## ACTION ITEM
Line by line, restate the material word for word, omitting any image.

## RECORDS TO PROCESS
▬▬▬

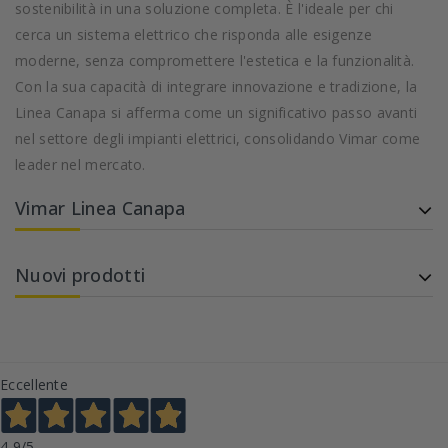
sostenibilità in una soluzione completa. È l'ideale per chi
cerca un sistema elettrico che risponda alle esigenze
moderne, senza compromettere l'estetica e la funzionalità.
Con la sua capacità di integrare innovazione e tradizione, la
Linea Canapa si afferma come un significativo passo avanti
nel settore degli impianti elettrici, consolidando Vimar come
leader nel mercato.
Vimar Linea Canapa
Nuovi prodotti
Eccellente
4,9
/5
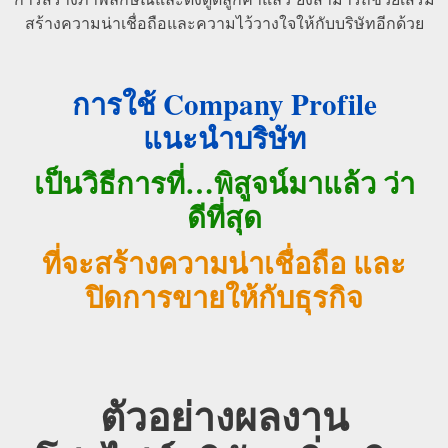
สร้างความน่าเชื่อถือและความไว้วางใจให้กับบริษัทอีกด้วย
การใช้ Company Profile
แนะนำบริษัท
เป็นวิธีการที่…พิสูจน์มาแล้ว ว่า
ดีที่สุด
ที่จะสร้างความน่าเชื่อถือ และ
ปิดการขายให้กับธุรกิจ
ตัวอย่างผลงาน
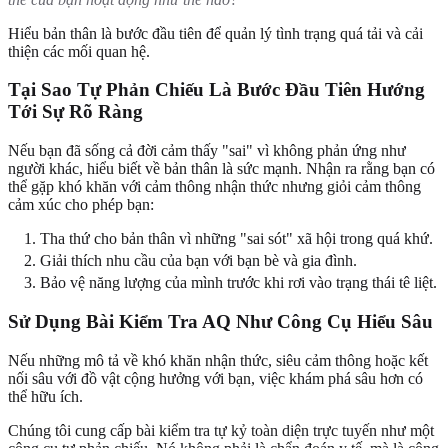
Hiểu bản thân là bước đầu tiên để quản lý tình trạng quá tải và cải
thiện các mối quan hệ.
Tại Sao Tự Phản Chiếu Là Bước Đầu Tiên Hướng
Tới Sự Rõ Ràng
Nếu bạn đã sống cả đời cảm thấy "sai" vì không phản ứng như
người khác, hiểu biết về bản thân là sức mạnh. Nhận ra rằng bạn có
thể gặp khó khăn với cảm thông nhận thức nhưng giỏi cảm thông
cảm xúc cho phép bạn:
Tha thứ cho bản thân vì những "sai sót" xã hội trong quá khứ.
Giải thích nhu cầu của bạn với bạn bè và gia đình.
Bảo vệ năng lượng của mình trước khi rơi vào trạng thái tê liệt.
Sử Dụng Bài Kiểm Tra AQ Như Công Cụ Hiểu Sâu
Nếu những mô tả về khó khăn nhận thức, siêu cảm thông hoặc kết
nối sâu với đồ vật cộng hưởng với bạn, việc khám phá sâu hơn có
thể hữu ích.
Chúng tôi cung cấp
bài kiểm tra tự kỷ toàn diện trực tuyến
như một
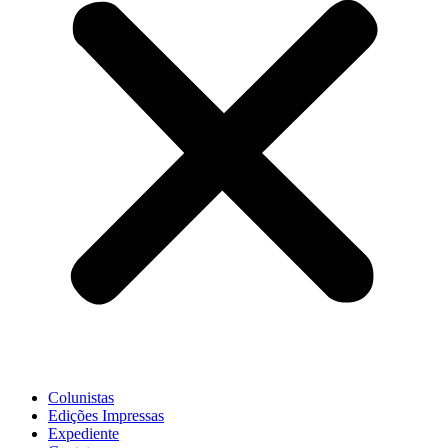
Colunistas
Edições Impressas
Expediente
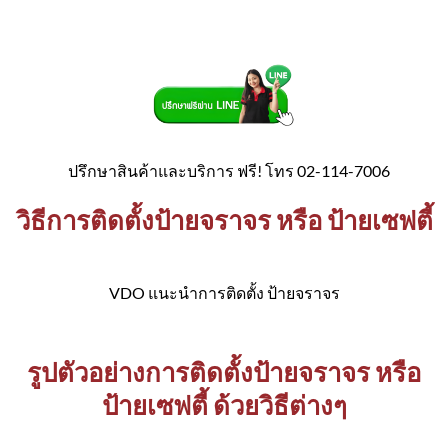
ปรึกษาสินค้าและบริการ ฟรี! โทร 02-114-7006
วิธีการติดตั้งป้ายจราจร หรือ ป้ายเซฟตี้
VDO แนะนำการติดตั้ง ป้ายจราจร
รูปตัวอย่างการติดตั้งป้ายจราจร หรือ
ป้ายเซฟตี้ ด้วยวิธีต่างๆ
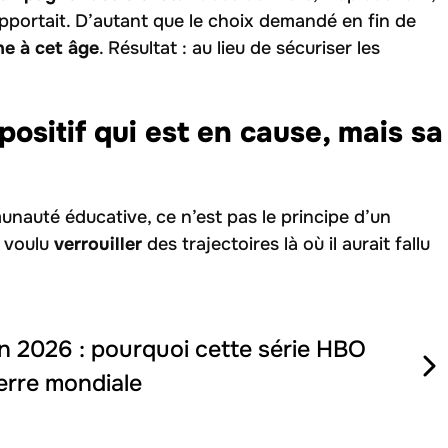
pportait. D’autant que le choix demandé en fin de
ne à cet âge
. Résultat : au lieu de sécuriser les
positif qui est en cause, mais sa
unauté éducative, ce n’est pas le principe d’un
r voulu
verrouiller
des trajectoires là où il aurait fallu
n 2026 : pourquoi cette série HBO
uerre mondiale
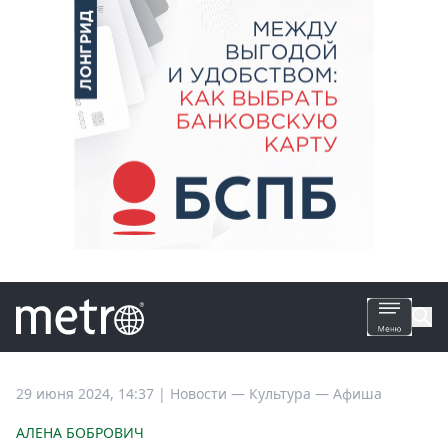
Все
29 июня 2024, 14:37
|
Новости —
Культура —
Афиша
новости
АЛЕНА БОБРОВИЧ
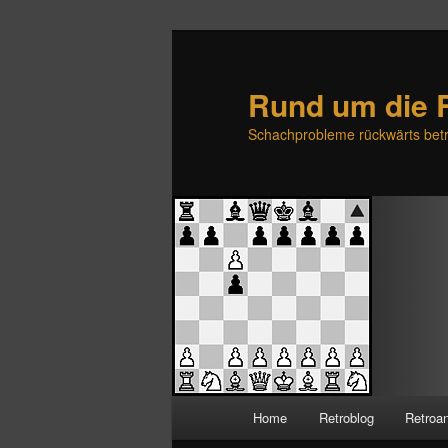
Rund um die 
Schachprobleme rückwärts betr
H
Home
Retroblog
Retroa
Zum
Zum
a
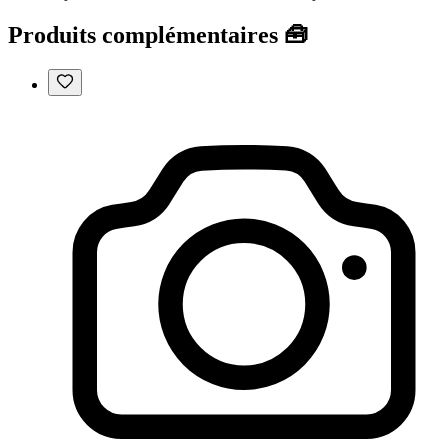
Produits complémentaires 🧰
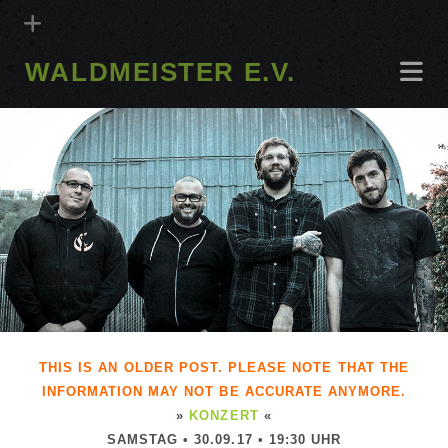
WALDMEISTER E.V.
THIS IS AN OLDER POST. PLEASE NOTE THAT THE
INFORMATION MAY NOT BE ACCURATE ANYMORE.
»
KONZERT
«
SAMSTAG • 30.09.17 • 19:30 UHR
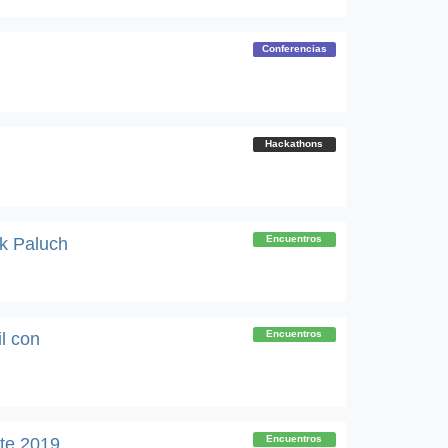
Conferencias
Hackathons
Encuentros
k Paluch
Encuentros
l con
Encuentros
ote 2019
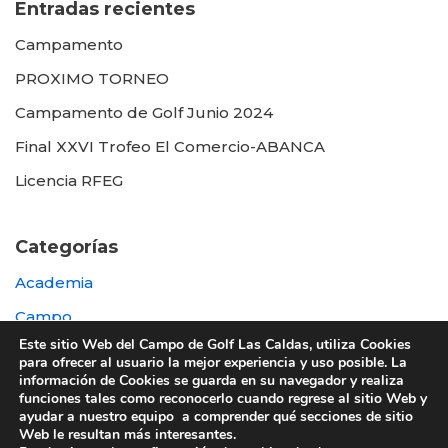
Entradas recientes
Campamento
PROXIMO TORNEO
Campamento de Golf Junio 2024
Final XXVI Trofeo El Comercio-ABANCA
Licencia RFEG
Categorías
Academia
Campo
Este sitio Web del Campo de Golf Las Caldas, utiliza Cookies
Destacada
para ofrecer al usuario la mejor experiencia y uso posible. La
información de Cookies se guarda en su navegador y realiza
Otras
funciones tales como reconocerlo cuando regrese al sitio Web y
ayudar a nuestro equipo a comprender qué secciones de sitio
Web le resultan más interesantes.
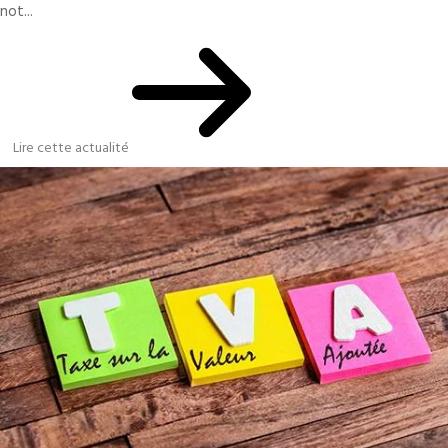
not...
Lire cette actualité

▬▬▬

## COMPLETED TASK
sostenibilità in una soluzione completa. È l'ideale per chi
cerca un sistema elettrico che risponda alle esigenze
moderne, senza compromettere l'estetica e la funzionalità.
Con la sua capacità di integrare innovazione e tradizione, la
Linea Canapa si afferma come un significativo passo avanti
nel settore degli impianti elettrici, consolidando Vimar come
leader nel mercato.
Vimar Linea Canapa
Nuovi prodotti
Eccellente
4,9
/5
สร้างความน่าเชื่อถือและความไว้วางใจให้กับบริษัทอีกด้วย
การใช้ Company Profile
แนะนำบริษัท
เป็นวิธีการที่…พิสูจน์มาแล้ว ว่า
ดีที่สุด
ที่จะสร้างความน่าเชื่อถือ และ
ปิดการขายให้กับธุรกิจ
ตัวอย่างผลงาน
Hiểu bản thân là bước đầu tiên để quản lý tình trạng quá tải và cải
thiện các mối quan hệ.
Tại Sao Tự Phản Chiếu Là Bước Đầu Tiên Hướng
Tới Sự Rõ Ràng
Nếu bạn đã sống cả đời cảm thấy "sai" vì không phản ứng như
người khác, hiểu biết về bản thân là sức mạnh. Nhận ra rằng bạn có
thể gặp khó khăn với cảm thông nhận thức nhưng giỏi cảm thông
cảm xúc cho phép bạn:
Tha thứ cho bản thân vì những "sai sót" xã hội trong quá khứ.
Giải thích nhu cầu của bạn với bạn bè và gia đình.
Bảo vệ năng lượng của mình trước khi rơi vào trạng thái tê liệt.
Sử Dụng Bài Kiểm Tra AQ Như Công Cụ Hiểu Sâu
Nếu những mô tả về khó khăn nhận thức, siêu cảm thông hoặc kết
nối sâu với đồ vật cộng hưởng với bạn, việc khám phá sâu hơn có
thể hữu ích.
Chúng tôi cung cấp
bài kiểm tra tự kỷ toàn diện trực tuyến
như một
Colunistas
Edições Impressas
Expediente
ปรึกษาสินค้าและบริการ ฟรี! โทร 02-114-7006
วิธีการติดตั้งป้ายจราจร หรือ ป้ายเซฟตี้
VDO แนะนำการติดตั้ง ป้ายจราจร
รูปตัวอย่างการติดตั้งป้ายจราจร หรือ
ป้ายเซฟตี้ ด้วยวิธีต่างๆ
pportait. D’autant que le choix demandé en fin de
ne à cet âge
. Résultat : au lieu de sécuriser les
positif qui est en cause, mais sa
unauté éducative, ce n’est pas le principe d’un
r voulu
verrouiller
des trajectoires là où il aurait fallu
n 2026 : pourquoi cette série HBO
uerre mondiale
Все
29 июня 2024, 14:37
|
Новости —
Культура —
Афиша
новости
АЛЕНА БОБРОВИЧ
Rund um die 
Schachprobleme rückwärts betr
H
Home
Retroblog
Retroa
Zum
Zum
a
Produits complémentaires 🧰
WALDMEISTER E.V.
THIS IS AN OLDER POST. PLEASE NOTE THAT THE
INFORMATION MAY NOT BE ACCURATE ANYMORE.
»
KONZERT
«
SAMSTAG • 30.09.17 • 19:30 UHR
Conferencias
Hackathons
Encuentros
k Paluch
Encuentros
l con
Encuentros
ote 2019
Entradas recientes
Campamento
PROXIMO TORNEO
Campamento de Golf Junio 2024
Final XXVI Trofeo El Comercio-ABANCA
Licencia RFEG
Categorías
Academia
Campo
Este sitio Web del Campo de Golf Las Caldas, utiliza Cookies
Destacada
para ofrecer al usuario la mejor experiencia y uso posible. La
información de Cookies se guarda en su navegador y realiza
Otras
funciones tales como reconocerlo cuando regrese al sitio Web y
ayudar a nuestro equipo a comprender qué secciones de sitio
Web le resultan más interesantes.
not...
Lire cette actualité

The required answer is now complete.